** MATERIAL FOR THE TASK **
******

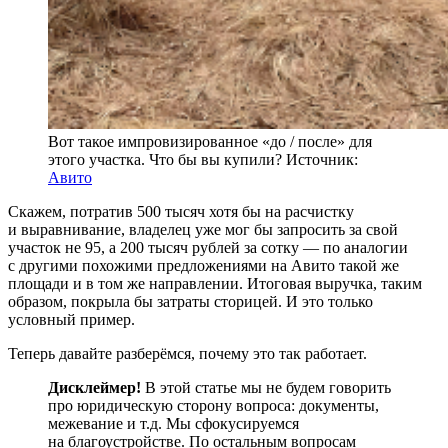
Вот такое импровизированное «до / после» для
этого участка. Что бы вы купили? Источник:
Авито
Скажем, потратив 500 тысяч хотя бы на расчистку
и выравнивание, владелец уже мог бы запросить за свой
участок не 95, а 200 тысяч рублей за сотку — по аналогии
с другими похожими предложениями на Авито такой же
площади и в том же направлении. Итоговая выручка, таким
образом, покрыла бы затраты сторицей. И это только
условный пример.
Теперь давайте разберёмся, почему это так работает.
Дисклеймер!
В этой статье мы не будем говорить
про юридическую сторону вопроса: документы,
межевание и т.д. Мы сфокусируемся
на благоустройстве. По остальным вопросам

******

** WORK ITEM **
Copy out the listing exactly as it stands, but not the pictures.

** SOLVED PROBLEM **
Вот такое импровизированное «до / после» для
этого участка. Что бы вы купили? Источник:
Авито
Скажем, потратив 500 тысяч хотя бы на расчистку
и выравнивание, владелец уже мог бы запросить за свой
участок не 95, а 200 тысяч рублей за сотку — по аналогии
с другими похожими предложениями на Авито такой же
площади и в том же направлении. Итоговая выручка, таким
образом, покрыла бы затраты сторицей. И это только
условный пример.
Теперь давайте разберёмся, почему это так работает.
Дисклеймер!
В этой статье мы не будем говорить
про юридическую сторону вопроса: документы,
межевание и т.д. Мы сфокусируемся
на благоустройстве. По остальным вопросам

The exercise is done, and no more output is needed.